Manual matching will create as many matches as possible given the specified parameters, and sort the matches according to the RMS error between the spheres and centers in the match. The matches are provided as orientations until either the max_orients # of orientations are reached, or the end of the match list is reached.

Automated matching will start with the default values for the distance tolerance and distance minimum. A list of matches will be generated, and if the # of matches is less than the # max_orientations, then the distance tolerance is increased and the matching is repeated until there are at least max_orientations in the match list. Then the list is sorted, and orientations are generated.

Ligand Flexibility

Ligand flexibility in DOCK 5 uses an anchor first search introduced in DOCK 4. Rotatable bonds (not contained in rings) are used to partition the molecule into rigid segments, from which all anchors that meet the criteria are selected beginning with the largest anchor segment. If no segments meet the anchor criteria, the largest segment is selected as the only anchor. All anchor orientations (or the starting orientation only, if no orienting is selected) are used as starting configurations onto which the first flexible layer is appended and conformationally expanded. The total population of conformers is then reduced to the number specified in Nc, and the process is repeated until the last layer is reached.

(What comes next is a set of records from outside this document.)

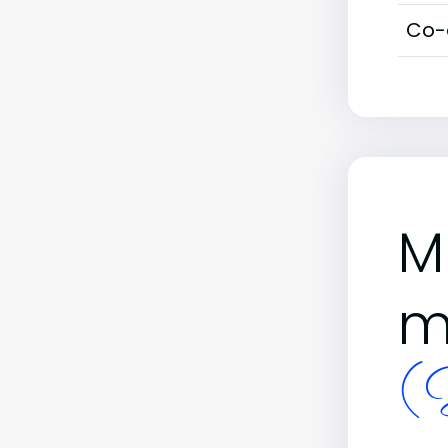
Co-
M
m
(B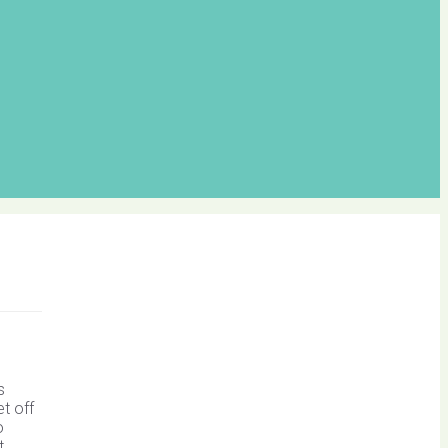
s
t off
o
t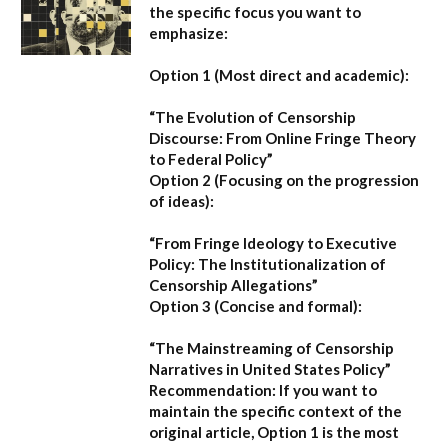
the specific focus you want to
emphasize:
Option 1 (Most direct and academic):
“The Evolution of Censorship
Discourse: From Online Fringe Theory
to Federal Policy”
Option 2 (Focusing on the progression
of ideas):
“From Fringe Ideology to Executive
Policy: The Institutionalization of
Censorship Allegations”
Option 3 (Concise and formal):
“The Mainstreaming of Censorship
Narratives in United States Policy”
Recommendation:
If you want to
maintain the specific context of the
original article,
Option 1
is the most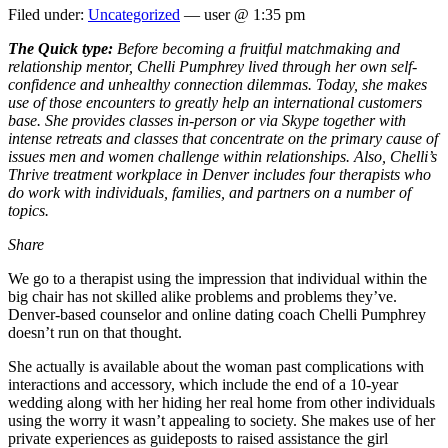
Filed under:
Uncategorized
— user @ 1:35 pm
The Quick type:
Before becoming a fruitful matchmaking and
relationship mentor, Chelli Pumphrey lived through her own self-
confidence and unhealthy connection dilemmas. Today, she makes
use of those encounters to greatly help an international customers
base. She provides classes in-person or via Skype together with
intense retreats and classes that concentrate on the primary cause of
issues men and women challenge within relationships. Also, Chelli’s
Thrive treatment workplace in Denver includes four therapists who
do work with individuals, families, and partners on a number of
topics.
Share
We go to a therapist using the impression that individual within the
big chair has not skilled alike problems and problems they’ve.
Denver-based counselor and online dating coach Chelli Pumphrey
doesn’t run on that thought.
She actually is available about the woman past complications with
interactions and accessory, which include the end of a 10-year
wedding along with her hiding her real home from other individuals
using the worry it wasn’t appealing to society. She makes use of her
private experiences as guideposts to raised assistance the girl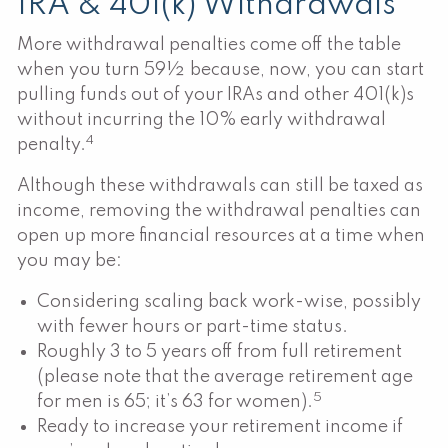
IRA & 401(k) Withdrawals
More withdrawal penalties come off the table
when you turn 59½ because, now, you can start
pulling funds out of your IRAs and other 401(k)s
without incurring the 10% early withdrawal
4
penalty.
Although these withdrawals can still be taxed as
income, removing the withdrawal penalties can
open up more financial resources at a time when
you may be:
Considering scaling back work-wise, possibly
with fewer hours or part-time status.
Roughly 3 to 5 years off from full retirement
(please note that the average retirement age
5
for men is 65; it’s 63 for women).
Ready to increase your retirement income if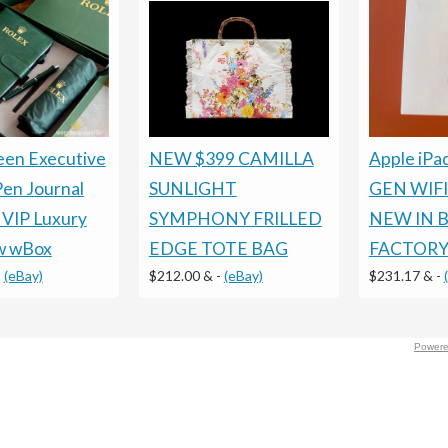
een Executive
NEW $399 CAMILLA
Apple iPa
Pen Journal
SUNLIGHT
GEN WIFI
 VIP Luxury
SYMPHONY FRILLED
NEW IN 
w wBox
EDGE TOTE BAG
FACTORY
-
(eBay)
$212.00 &
-
(eBay)
$231.17 &
-
Powere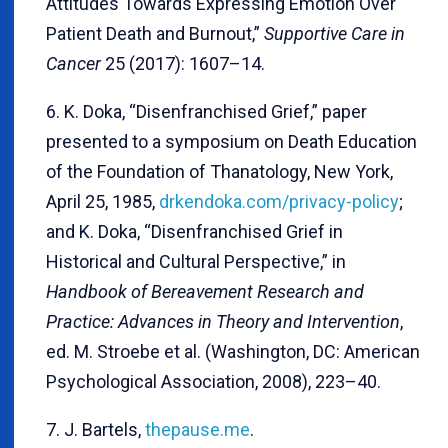
Attitudes Towards Expressing Emotion Over
Patient Death and Burnout,”
Supportive Care in
Cancer
25 (2017): 1607–14.
6. K. Doka, “Disenfranchised Grief,” paper
presented to a symposium on Death Education
of the Foundation of Thanatology, New York,
April 25, 1985,
drkendoka.com/privacy-policy
;
and K. Doka, “Disenfranchised Grief in
Historical and Cultural Perspective,” in
Handbook of Bereavement Research and
Practice: Advances in Theory and Intervention
,
ed. M. Stroebe et al. (Washington, DC: American
Psychological Association, 2008), 223–40.
7. J. Bartels,
thepause.me
.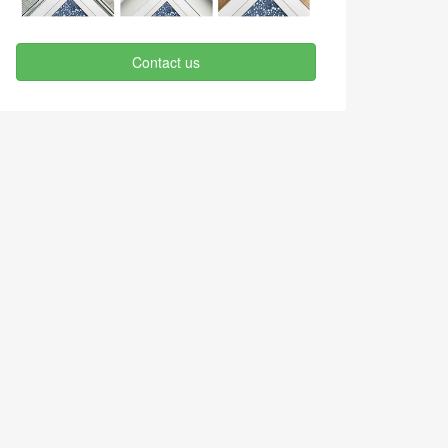
Contact us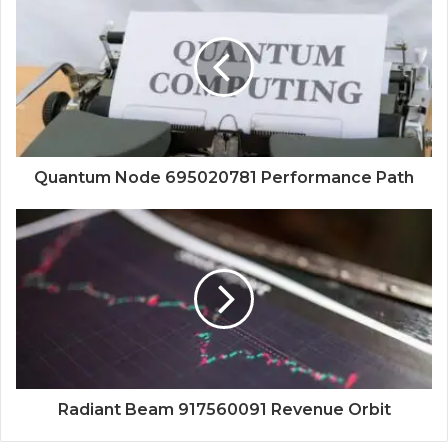
Quantum Node 695020781 Performance Path
Radiant Beam 917560091 Revenue Orbit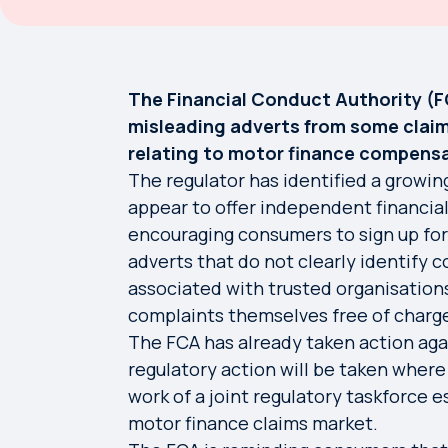
The Financial Conduct Authority (
misleading adverts from some cla
relating to motor finance compensa
The regulator has identified a growi
appear to offer independent financial
encouraging consumers to sign up for
adverts that do not clearly identify 
associated with trusted organisations
complaints themselves free of charg
The FCA has already taken action agai
regulatory action will be taken wher
work of a joint regulatory taskforce 
motor finance claims market.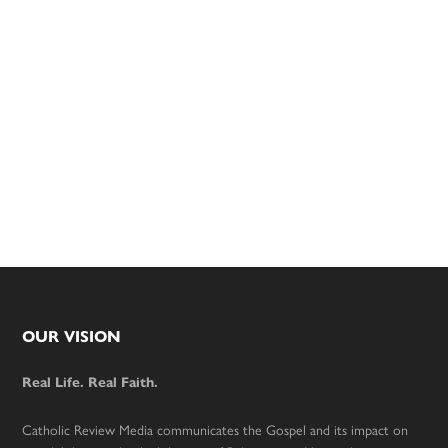
Footer
OUR VISION
Real Life. Real Faith.
Catholic Review Media communicates the Gospel and its impact on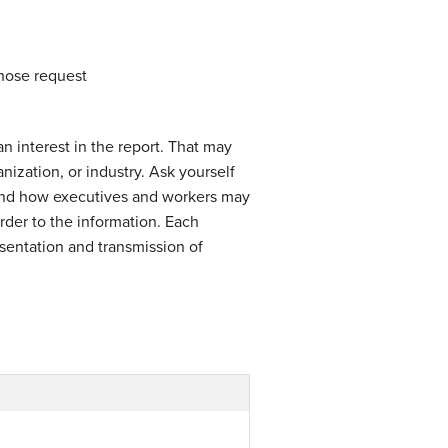
whose request
 interest in the report. That may
anization, or industry. Ask yourself
, and how executives and workers may
rder to the information. Each
esentation and transmission of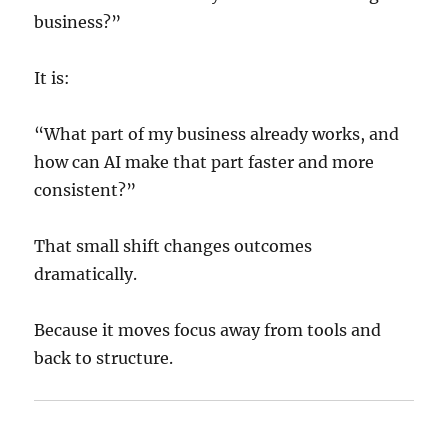
business?”
It is:
“What part of my business already works, and
how can AI make that part faster and more
consistent?”
That small shift changes outcomes
dramatically.
Because it moves focus away from tools and
back to structure.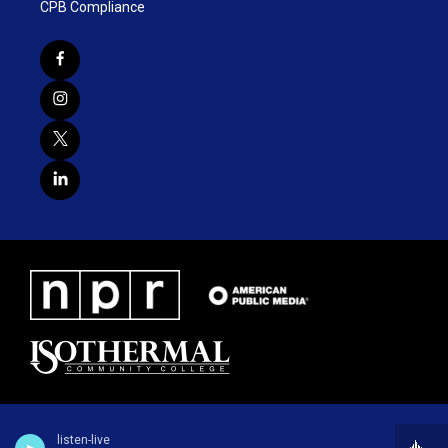
CPB Compliance
listen-live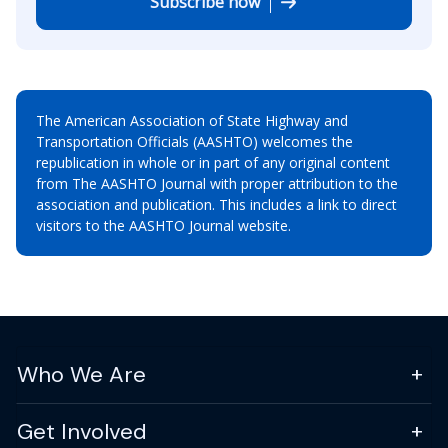
Subscribe now
The American Association of State Highway and
Transportation Officials (AASHTO) welcomes the
republication in whole or in part of any original content
from The AASHTO Journal with proper attribution to the
association and publication. This includes a link to direct
visitors to the AASHTO Journal website.
Who We Are
Get Involved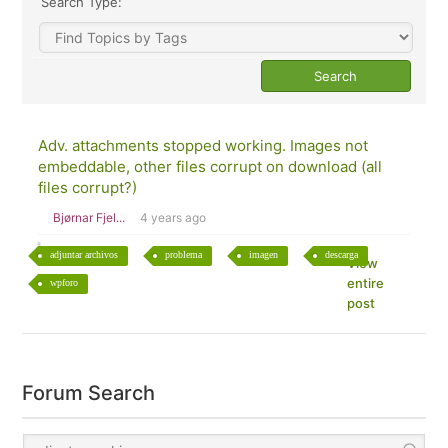
Search Type:
Adv. attachments stopped working. Images not
embeddable, other files corrupt on download (all
files corrupt?)
Bjørnar Fjel...
4 years ago
adjuntar archivos
problema
imagen
descarga
View
entire
wpforo
post
Forum Search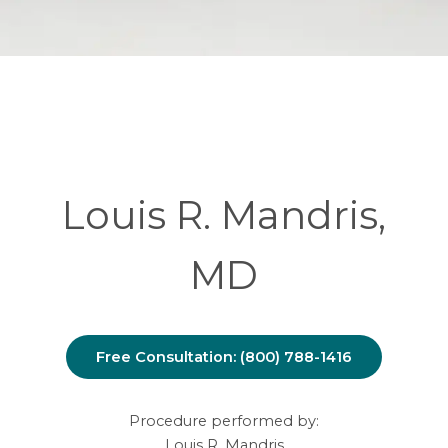
Louis R. Mandris,
MD
Free Consultation: (800) 788-1416
Procedure performed by:
Louis R. Mandris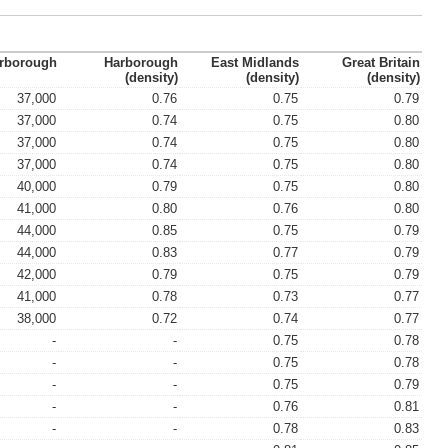
rborough
Harborough
East Midlands
Great Britain
(density)
(density)
(density)
37,000
0.76
0.75
0.79
37,000
0.74
0.75
0.80
37,000
0.74
0.75
0.80
37,000
0.74
0.75
0.80
40,000
0.79
0.75
0.80
41,000
0.80
0.76
0.80
44,000
0.85
0.75
0.79
44,000
0.83
0.77
0.79
42,000
0.79
0.75
0.79
41,000
0.78
0.73
0.77
38,000
0.72
0.74
0.77
-
-
0.75
0.78
-
-
0.75
0.78
-
-
0.75
0.79
-
-
0.76
0.81
-
-
0.78
0.83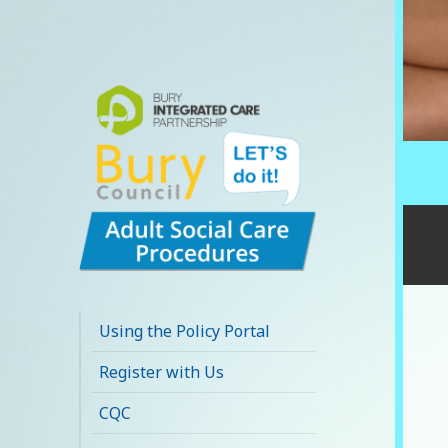
Bury Adult Social
Care Policy
Using the Policy Portal
Procedures and
Register with Us
Practice Portal
CQC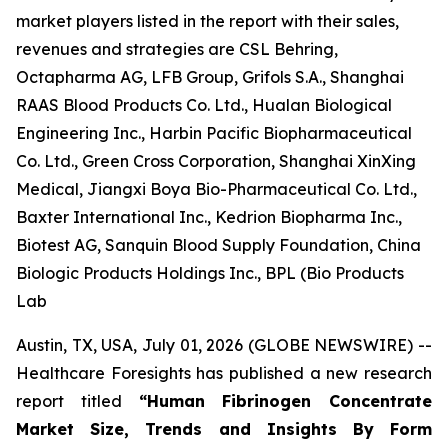
market players listed in the report with their sales,
revenues and strategies are CSL Behring,
Octapharma AG, LFB Group, Grifols S.A., Shanghai
RAAS Blood Products Co. Ltd., Hualan Biological
Engineering Inc., Harbin Pacific Biopharmaceutical
Co. Ltd., Green Cross Corporation, Shanghai XinXing
Medical, Jiangxi Boya Bio-Pharmaceutical Co. Ltd.,
Baxter International Inc., Kedrion Biopharma Inc.,
Biotest AG, Sanquin Blood Supply Foundation, China
Biologic Products Holdings Inc., BPL (Bio Products
Lab
Austin, TX, USA, July 01, 2026 (GLOBE NEWSWIRE) --
Healthcare Foresights has published a new research
report titled
“Human Fibrinogen Concentrate
Market Size, Trends and Insights By Form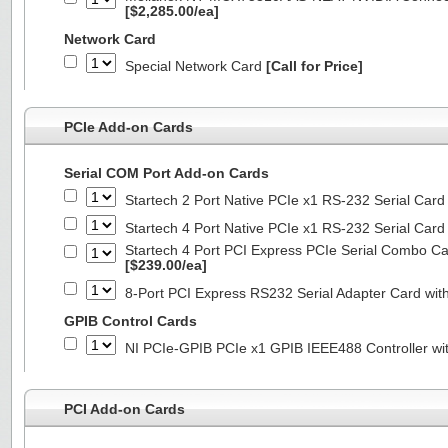
[$2,285.00/ea]
Network Card
Special Network Card
[Call for Price]
PCIe Add-on Cards
Serial COM Port Add-on Cards
Startech 2 Port Native PCIe x1 RS-232 Serial C
Startech 4 Port Native PCIe x1 RS-232 Serial C
Startech 4 Port PCI Express PCIe Serial Combo C
[$239.00/ea]
8-Port PCI Express RS232 Serial Adapter Card 
GPIB Control Cards
NI PCIe-GPIB PCIe x1 GPIB IEEE488 Controller wi
PCI Add-on Cards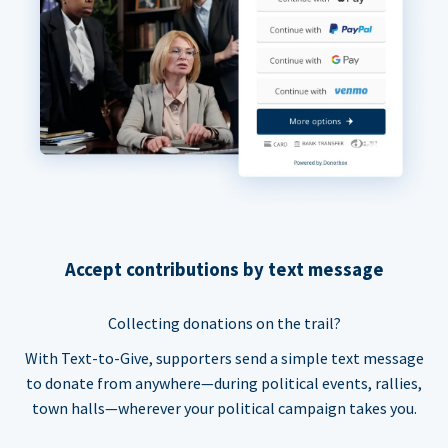
Accept contributions by text message
Collecting donations on the trail?
With Text-to-Give, supporters send a simple text message
to donate from anywhere—during political events, rallies,
town halls—wherever your political campaign takes you.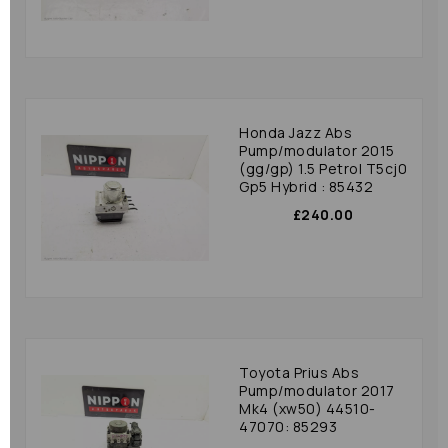
Honda Jazz Abs
Pump/modulator 2015
(gg/gp) 1.5 Petrol T5cj0
Gp5 Hybrid : 85432
£240.00
Toyota Prius Abs
Pump/modulator 2017
Mk4 (xw50) 44510-
47070: 85293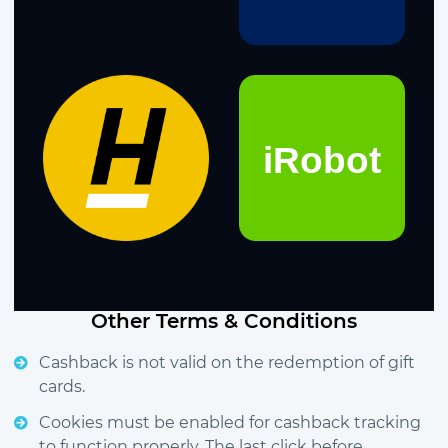
Other Terms & Conditions
Cashback is not valid on the redemption of gift
cards.
Cookies must be enabled for cashback tracking
to function properly. The last click before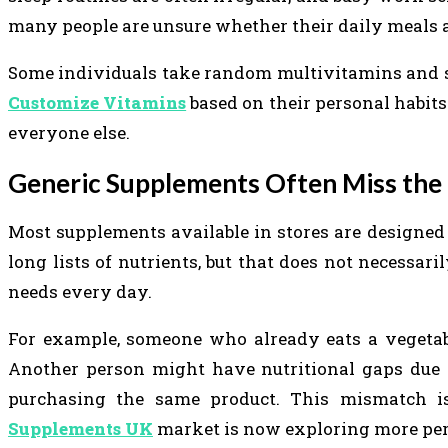
many people are unsure whether their daily meals ac
Some individuals take random multivitamins and s
Customize Vitamins
based on their personal habits
everyone else.
Generic Supplements Often Miss the
Most supplements available in stores are designed
long lists of nutrients, but that does not necessa
needs every day.
For example, someone who already eats a vegetabl
Another person might have nutritional gaps due to 
purchasing the same product. This mismatch
Supplements UK
market is now exploring more per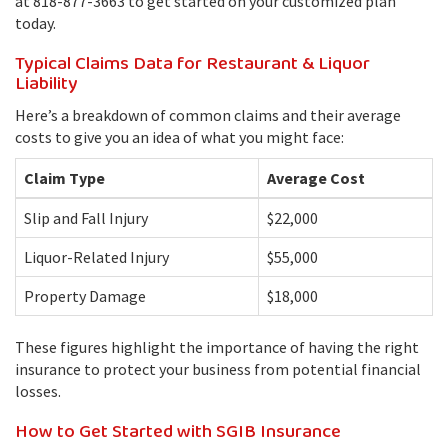
at 818-877-3663 to get started on your customized plan
today.
Typical Claims Data for Restaurant & Liquor
Liability
Here’s a breakdown of common claims and their average
costs to give you an idea of what you might face:
Claim Type
Average Cost
Slip and Fall Injury
$22,000
Liquor-Related Injury
$55,000
Property Damage
$18,000
These figures highlight the importance of having the right
insurance to protect your business from potential financial
losses.
How to Get Started with SGIB Insurance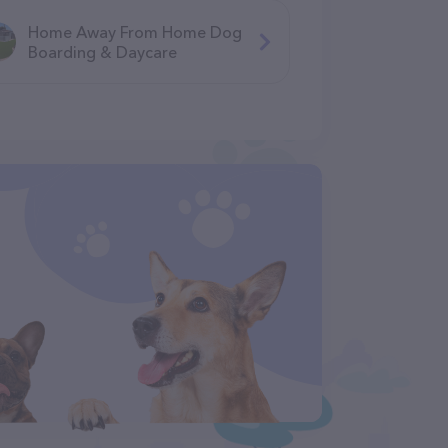
Home Away From Home Dog
Boarding & Daycare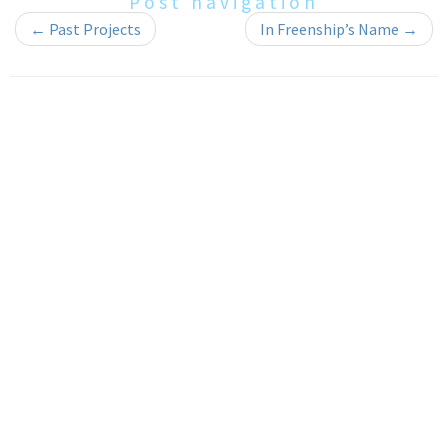
Post navigation
←
Past Projects
In Freenship’s Name
→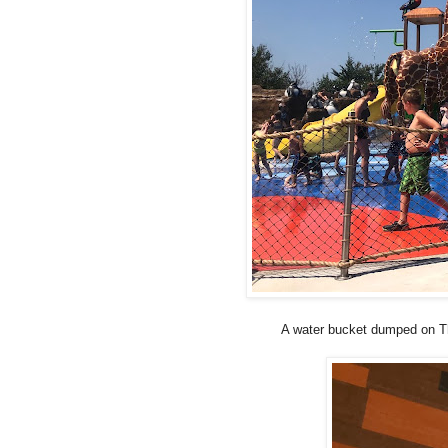
A water bucket dumped on Tho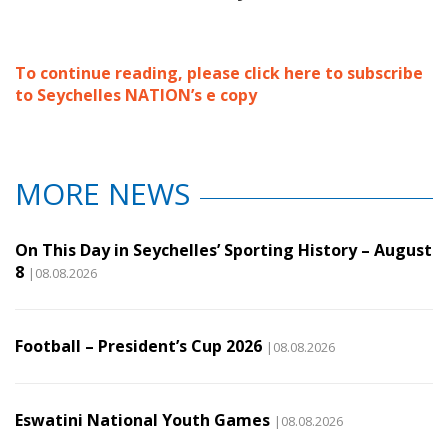
To continue reading, please click here to subscribe
to Seychelles NATION’s e copy
MORE NEWS
On This Day in Seychelles’ Sporting History – August
8
|08.08.2026
Football – President’s Cup 2026
|08.08.2026
Eswatini National Youth Games
|08.08.2026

The conformer generator class now integrates score optimization in the anchor & grow algorithm. The anchors can be rigidly optimized, the final conformations can be either rigidly, torsionally, or completely optimized, and the partially grown conformers can be completely optimized. Additionally, a look ahead heuristic designed to optimize the conformation-pruning step has been developed, and is currently being validated. It will be included (pending validation) in an incremental release. The anchor & grow steps use whichever scoring function the user selects as the primary scoring function. The final minimization step uses the secondary scoring function.

Scoring Functions

This release of DOCK5 implements a hierarchical scoring function strategy. A master score class manages all scoring functions that DOCK uses. Any of the DOCK scoring functions can be selected as the primary and/or the secondary scoring function. The primary scoring function is used during the rigid minimization, and anchor & grow steps, which typically make many calls to the scoring function. The secondary scoring function is used in the final minimization, scoring, and ranking of the molecules. If no secondary scoring function is selected, the primary scoring function is used as the secondary.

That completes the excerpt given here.